In Spark RDDs and DataFrames are immutable, so to perform several operations on the data present in a DataFrame, it is transformed to a new DataFrame without modifying the existing DataFrame.

–> There are two types of Transformations:

1. Narrow Transformations: applies on a single partition, for example: filter(), map(), contains() can operate in single partition and no data exchange happens here between partitions.
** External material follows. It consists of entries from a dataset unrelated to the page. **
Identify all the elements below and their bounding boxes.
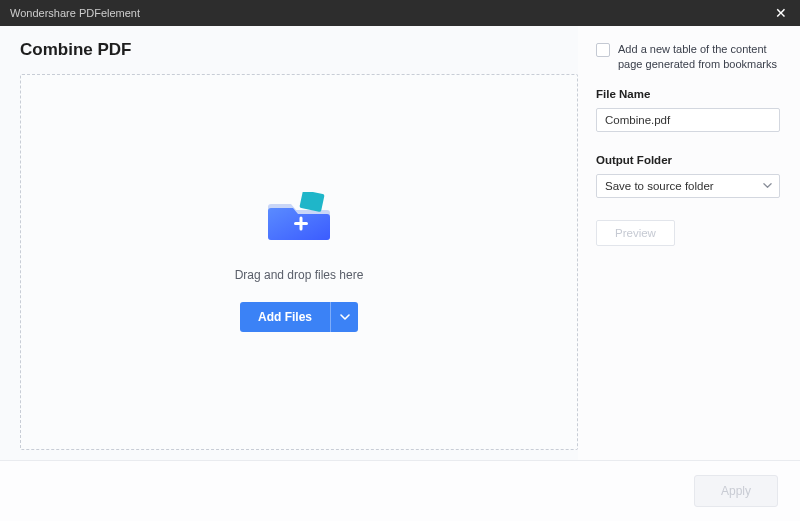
filename-label: File Name [596, 88, 780, 100]
add-folder-icon [267, 192, 331, 242]
output-folder-select[interactable] [596, 174, 780, 198]
window-title: Wondershare PDFelement [10, 7, 140, 19]
close-icon[interactable]: ✕ [772, 5, 790, 21]
apply-button[interactable]: Apply [694, 475, 778, 507]
bookmark-checkbox[interactable] [596, 43, 610, 57]
filename-input[interactable] [596, 108, 780, 132]
content: Combine PDF Drag and dr [0, 26, 800, 460]
preview-button[interactable]: Preview [596, 220, 675, 246]
chevron-down-icon [340, 310, 350, 325]
bookmark-checkbox-label: Add a new table of the content page gene… [618, 42, 780, 72]
right-panel: Add a new table of the content page gene… [578, 26, 800, 460]
dropzone[interactable]: Drag and drop files here Add Files [20, 74, 578, 450]
bookmark-checkbox-row: Add a new table of the content page gene… [596, 42, 780, 72]
titlebar: Wondershare PDFelement ✕ [0, 0, 800, 26]
footer: Apply [0, 460, 800, 521]
output-folder-label: Output Folder [596, 154, 780, 166]
svg-rect-2 [300, 217, 303, 231]
svg-rect-0 [299, 192, 324, 212]
dropzone-hint: Drag and drop files here [235, 268, 364, 282]
add-files-button[interactable]: Add Files [240, 302, 330, 332]
page-title: Combine PDF [20, 40, 578, 60]
output-folder-select-wrap [596, 174, 780, 198]
add-files-group: Add Files [240, 302, 358, 332]
left-panel: Combine PDF Drag and dr [0, 26, 578, 460]
add-files-dropdown[interactable] [330, 302, 358, 332]
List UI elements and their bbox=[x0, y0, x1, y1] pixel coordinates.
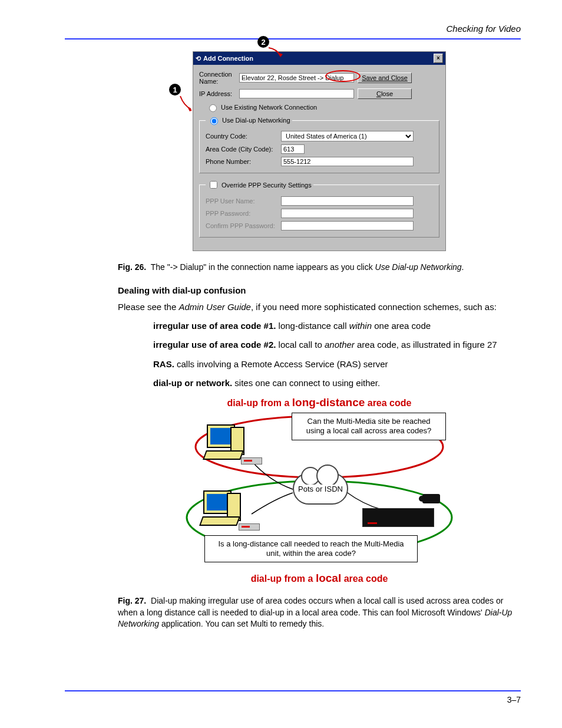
use-dialup-label: Use Dial-up Networking bbox=[222, 117, 290, 124]
ip-label: IP Address: bbox=[199, 90, 236, 97]
area-input[interactable] bbox=[281, 144, 305, 154]
phone-label: Phone Number: bbox=[206, 158, 281, 165]
country-label: Country Code: bbox=[206, 133, 281, 140]
def-item: dial-up or network. sites one can connec… bbox=[153, 377, 521, 389]
phone-input[interactable] bbox=[281, 157, 414, 166]
callout-2: 2 bbox=[257, 36, 269, 48]
close-button[interactable]: Close bbox=[358, 88, 412, 99]
arrow-2 bbox=[266, 47, 284, 58]
arrow-1 bbox=[178, 94, 196, 111]
bottom-curved-text: dial-up from a local area code bbox=[175, 572, 464, 585]
def-item: RAS. calls involving a Remote Access Ser… bbox=[153, 358, 521, 370]
computer-icon bbox=[203, 424, 244, 460]
country-select[interactable]: United States of America (1) bbox=[281, 131, 414, 141]
ppp-conf-input bbox=[281, 221, 414, 230]
modem-icon bbox=[239, 523, 260, 531]
figure-27-diagram: dial-up from a long-distance area code C… bbox=[175, 396, 464, 585]
modem-icon bbox=[241, 457, 262, 465]
ip-input[interactable] bbox=[239, 89, 354, 98]
def-item: irregular use of area code #2. local cal… bbox=[153, 339, 521, 351]
cloud-icon: Pots or ISDN bbox=[293, 473, 348, 505]
page-number: 3–7 bbox=[507, 695, 521, 704]
dialog-title: Add Connection bbox=[203, 55, 253, 62]
figure-27-caption: Fig. 27. Dial-up making irregular use of… bbox=[118, 595, 521, 630]
ppp-pass-input bbox=[281, 209, 414, 218]
speech-bubble-1: Can the Multi-Media site be reached usin… bbox=[292, 413, 446, 440]
svg-marker-0 bbox=[278, 52, 283, 57]
override-ppp-label: Override PPP Security Settings bbox=[222, 182, 312, 189]
page-header: Checking for Video bbox=[65, 24, 521, 39]
ppp-user-input bbox=[281, 196, 414, 206]
use-existing-label: Use Existing Network Connection bbox=[221, 104, 317, 111]
ppp-conf-label: Confirm PPP Password: bbox=[206, 222, 281, 229]
link-icon: ⟲ bbox=[196, 55, 201, 62]
figure-26-dialog: 2 1 ⟲ Add Connection × bbox=[193, 51, 446, 251]
multimedia-unit-icon bbox=[362, 508, 434, 527]
save-and-close-button[interactable]: Save and Close bbox=[358, 73, 412, 83]
override-ppp-checkbox[interactable] bbox=[210, 181, 217, 189]
svg-marker-1 bbox=[187, 107, 192, 111]
figure-26-caption: Fig. 26. The "-> Dialup" in the connecti… bbox=[118, 262, 521, 274]
page-footer: 3–7 bbox=[65, 690, 521, 704]
area-label: Area Code (City Code): bbox=[206, 146, 281, 153]
def-item: irregular use of area code #1. long-dist… bbox=[153, 320, 521, 332]
conn-name-input[interactable] bbox=[239, 73, 354, 83]
definition-list: irregular use of area code #1. long-dist… bbox=[153, 320, 521, 389]
speech-bubble-2: Is a long-distance call needed to reach … bbox=[204, 535, 418, 563]
dialog-titlebar: ⟲ Add Connection × bbox=[193, 52, 445, 65]
ppp-user-label: PPP User Name: bbox=[206, 197, 281, 205]
camera-icon bbox=[422, 494, 440, 503]
section-heading: Dealing with dial-up confusion bbox=[118, 285, 521, 295]
ppp-pass-label: PPP Password: bbox=[206, 210, 281, 217]
computer-icon bbox=[200, 490, 241, 526]
intro-paragraph: Please see the Admin User Guide, if you … bbox=[118, 301, 521, 313]
close-icon[interactable]: × bbox=[434, 54, 443, 63]
use-existing-radio[interactable] bbox=[209, 104, 217, 112]
use-dialup-radio[interactable] bbox=[210, 117, 218, 125]
conn-name-label: Connection Name: bbox=[199, 71, 236, 85]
2. Wide Transformations: applies on a multiple partitions, for example: groupBy(), reduceBy(), orderBy() requires to read other partitions and exchange data between partitions which is called shuffle and Spark has to write data to disk.

Lazy Evaluation

Both the above Narrow & Wide Transformation types are lazy in nature, means that until and unless any action is performed over these transformations the execution of all these transformations is delayed and Lazily evaluated. Due to this delay the Spark execution engine gets a whole view of all the chained transformations and ample time to optimize your query.

Actions

As Transformations don’t execute anything on their own, so to execute the chain of Transformations Spark needs some Actions to perform and triggers the Transformations.

Some examples of Actions are: count(), collect(), show(), save(), etc. to perform different operations like: to collect data of objects, show calculated data in a console, and write data to a file or target data sources.